Edmunds — Agile Build
Edmunds wanted to reduce time-to-market by speeding creation of attribute data for new car models.
Silicon Valley Data Science designed and developed a new capability to automatically extract vehicle features from specification guides and categorize the features into appropriate vehicle classes.
Background and Business Problem
Edmunds.com is an online resource that allows users to research new and used cars including car prices, view incentives and dealer inventory listings, compare vehicles, get car buying advice and read reviews. They are headquartered in Santa Monica, CA.
Because shopping is the business focus, Edmunds needs to have real-time inventory and accurately described vehicle identification numbers (VINs).
In order to accomplish this, Edmunds relies on a large amount of third-party unstructured data, mostly from the original equipment manufacturers (OEMs). This data often arrives in the form of very long (hundreds of pages) PDFs.
Edmunds has a team of content editors who focus on creating and validating new vehicle configuration data. Core to Edmunds’ competitive differentiation is the accuracy and timeliness of their product and inventory information. However, given the manual nature of moving data from unstructured PDFs into their online system, it could take up to two weeks to go from OEM data to live on the website: two valuable weeks that they were missing out on customer views while inventory was sitting around.
In order to keep pace with the rapidly growing data stream for new products, Edmunds needed to augment their existing manual processes with more automation for routine data entry and other tasks.
Silicon Valley Data Science built an extraction service that reads PDF files with a complex structure—including data in tabular format—and converts them into raw text data. We then built an ontology-based attribute prediction engine using Idibon’s cloud-based natural language processing services to automatically extract information about thousands of different car-related features from the raw text. This allowed us to automatically extract features and create vehicle attributes to define new vehicle models in Edmunds’ database.

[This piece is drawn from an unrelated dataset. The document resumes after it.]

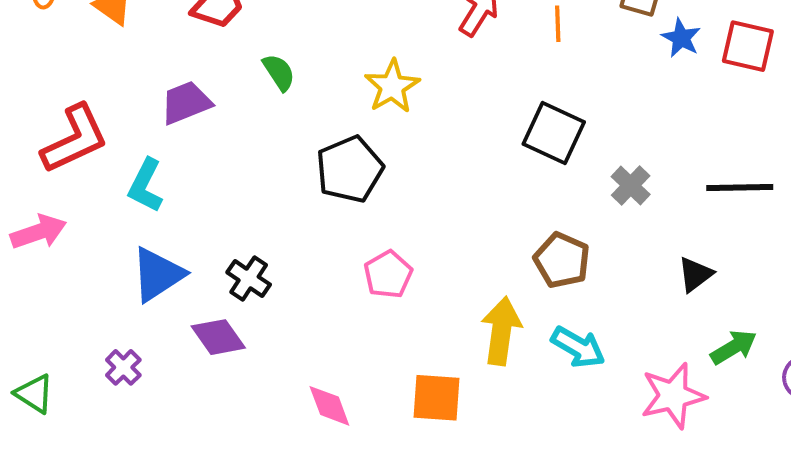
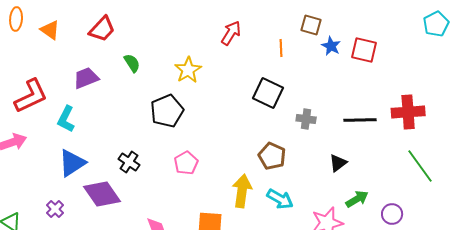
orange line: (558, 24) -> (281, 48), moved
gray cross: (631, 185) -> (306, 119), turned -36
black cross: (249, 278) -> (129, 162), moved
purple diamond: (218, 337) -> (102, 194), size x1.4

The structured database we built supports faceted search of models, searching available inventory, and other strategic uses. The NLP models can also be reused across other data, for mapping Edmunds’ detailed ontology to a variety of unstructured data sources.
We selected the right tools and technologies for specific tasks, built the solution, validated the results, and refined the solution to meet business objectives using agile processes. The service we built for Edmunds created the largest Idibon ontology to date, supporting a hierarchical model of vehicle features and options with complex dependencies and relationships.
Our solution achieved remarkable results for Edmunds, including dramatically reducing their time to market by an order of magnitude—from two weeks to just a day or two—and allowing them to nearly eliminate their backlog.